> _To do_: When copying the entries below, leave out every picture and keep the rest exact.

════════════════════

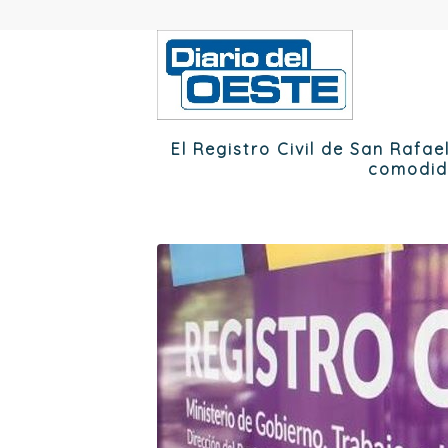
El Registro Civil de San Rafa
comodid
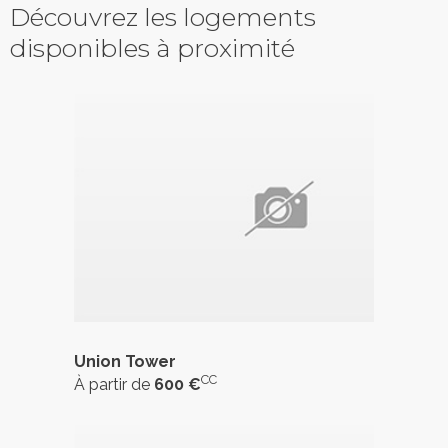
Découvrez les logements
disponibles à proximité
Union Tower
CC
À partir de
600 €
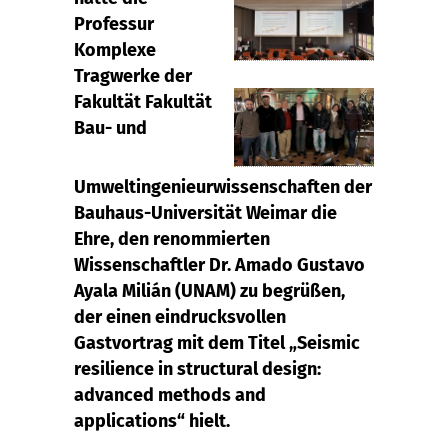
Professur
Komplexe
Tragwerke der
Fakultät Fakultät
Bau- und
Umweltingenieurwissenschaften der
Bauhaus-Universität Weimar die
Ehre, den renommierten
Wissenschaftler Dr. Amado Gustavo
Ayala Milián (UNAM) zu begrüßen,
der einen eindrucksvollen
Gastvortrag mit dem Titel „Seismic
resilience in structural design:
advanced methods and
applications“ hielt.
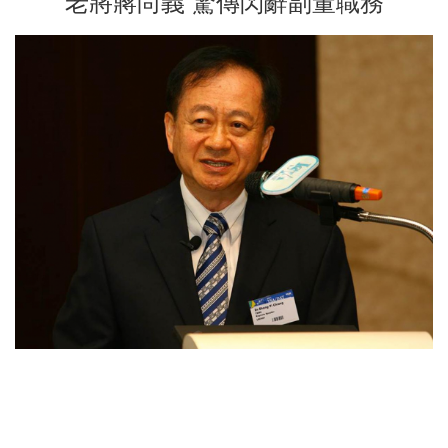
老將蔣尚義 驚傳閃辭副董職務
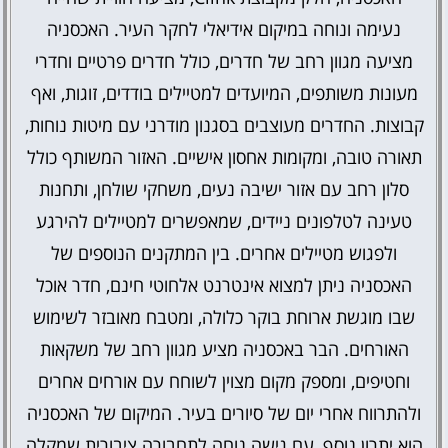
נעימה ונוחה במיקום אידיאלי לחקר העיר. האכסניה
מציעה מגוון רחב של חדרים, כולל חדרים פרטיים וחדרי
מעונות משותפים, המיועדים למטיילים בודדים, זוגות, ואף
קבוצות. החדרים מעוצבים בסגנון מודרני עם מיטות נוחות,
תאורה טובה, ומקומות אחסון אישיים. האזור המשותף כולל
סלון רחב עם אזור ישיבה נעים, משחקי שולחן, ותחנות
טעינה לטלפונים ניידים, שמאפשרים למטיילים להירגע
ולפגוש מטיילים אחרים. בין המתקנים הנוספים של
האכסניה ניתן למצוא אינטרנט אלחוטי חינם, חדר אוכל
שבו מוגשת ארוחת בוקר כלולה, ומטבח מאובזר לשימוש
האורחים. הבר באכסניה מציע מגוון רחב של משקאות
וחטיפים, ומספק מקום מצוין לשוחח עם אורחים אחרים
ולהתרווח אחרי יום של סיורים בעיר. המיקום של האכסניה
הוא יתרון נוסף, עם גישה נוחה לתחבורה ציבורית שמקלה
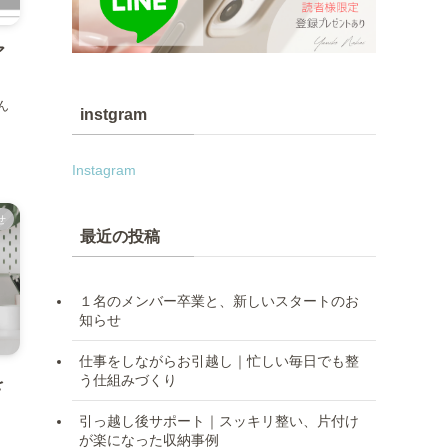
ア
ん
instgram
Instagram
せ
最近の投稿
１名のメンバー卒業と、新しいスタートのお
知らせ
仕事をしながらお引越し｜忙しい毎日でも整
う仕組みづくり
を
引っ越し後サポート｜スッキリ整い、片付け
）
が楽になった収納事例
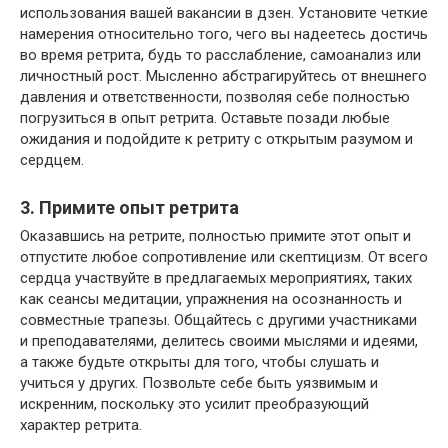
использования вашей вакансии в дзен. Установите четкие
намерения относительно того, чего вы надеетесь достичь
во время ретрита, будь то расслабление, самоанализ или
личностный рост. Мысленно абстрагируйтесь от внешнего
давления и ответственности, позволяя себе полностью
погрузиться в опыт ретрита. Оставьте позади любые
ожидания и подойдите к ретриту с открытым разумом и
сердцем.
3. Примите опыт ретрита
Оказавшись на ретрите, полностью примите этот опыт и
отпустите любое сопротивление или скептицизм. От всего
сердца участвуйте в предлагаемых мероприятиях, таких
как сеансы медитации, упражнения на осознанность и
совместные трапезы. Общайтесь с другими участниками
и преподавателями, делитесь своими мыслями и идеями,
а также будьте открыты для того, чтобы слушать и
учиться у других. Позвольте себе быть уязвимым и
искренним, поскольку это усилит преобразующий
характер ретрита.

════════════════════

> _Response for this exercise_:
El Registro Civil de San Rafa
comodid
Découvrez les logements
disponibles à proximité
Union Tower
CC
À partir de
600 €
Professur
Komplexe
Tragwerke der
Fakultät Fakultät
Bau- und
Umweltingenieurwissenschaften der
Bauhaus-Universität Weimar die
Ehre, den renommierten
Wissenschaftler Dr. Amado Gustavo
Ayala Milián (UNAM) zu begrüßen,
der einen eindrucksvollen
Gastvortrag mit dem Titel „Seismic
resilience in structural design:
advanced methods and
applications“ hielt.
老將蔣尚義 驚傳閃辭副董職務
נעימה ונוחה במיקום אידיאלי לחקר העיר. האכסניה
מציעה מגוון רחב של חדרים, כולל חדרים פרטיים וחדרי
מעונות משותפים, המיועדים למטיילים בודדים, זוגות, ואף
קבוצות. החדרים מעוצבים בסגנון מודרני עם מיטות נוחות,
תאורה טובה, ומקומות אחסון אישיים. האזור המשותף כולל
סלון רחב עם אזור ישיבה נעים, משחקי שולחן, ותחנות
טעינה לטלפונים ניידים, שמאפשרים למטיילים להירגע
ולפגוש מטיילים אחרים. בין המתקנים הנוספים של
האכסניה ניתן למצוא אינטרנט אלחוטי חינם, חדר אוכל
שבו מוגשת ארוחת בוקר כלולה, ומטבח מאובזר לשימוש
האורחים. הבר באכסניה מציע מגוון רחב של משקאות
וחטיפים, ומספק מקום מצוין לשוחח עם אורחים אחרים
ולהתרווח אחרי יום של סיורים בעיר. המיקום של האכסניה
הוא יתרון נוסף, עם גישה נוחה לתחבורה ציבורית שמקלה
ア
ん
instgram
Instagram
せ
最近の投稿
１名のメンバー卒業と、新しいスタートのお
知らせ
仕事をしながらお引越し｜忙しい毎日でも整
う仕組みづくり
を
引っ越し後サポート｜スッキリ整い、片付け
）
が楽になった収納事例
использования вашей вакансии в дзен. Установите четкие
намерения относительно того, чего вы надеетесь достичь
во время ретрита, будь то расслабление, самоанализ или
личностный рост. Мысленно абстрагируйтесь от внешнего
давления и ответственности, позволяя себе полностью
погрузиться в опыт ретрита. Оставьте позади любые
ожидания и подойдите к ретриту с открытым разумом и
сердцем.
3. Примите опыт ретрита
Оказавшись на ретрите, полностью примите этот опыт и
отпустите любое сопротивление или скептицизм. От всего
сердца участвуйте в предлагаемых мероприятиях, таких
как сеансы медитации, упражнения на осознанность и
совместные трапезы. Общайтесь с другими участниками
и преподавателями, делитесь своими мыслями и идеями,
а также будьте открыты для того, чтобы слушать и
учиться у других. Позвольте себе быть уязвимым и
искренним, поскольку это усилит преобразующий
характер ретрита.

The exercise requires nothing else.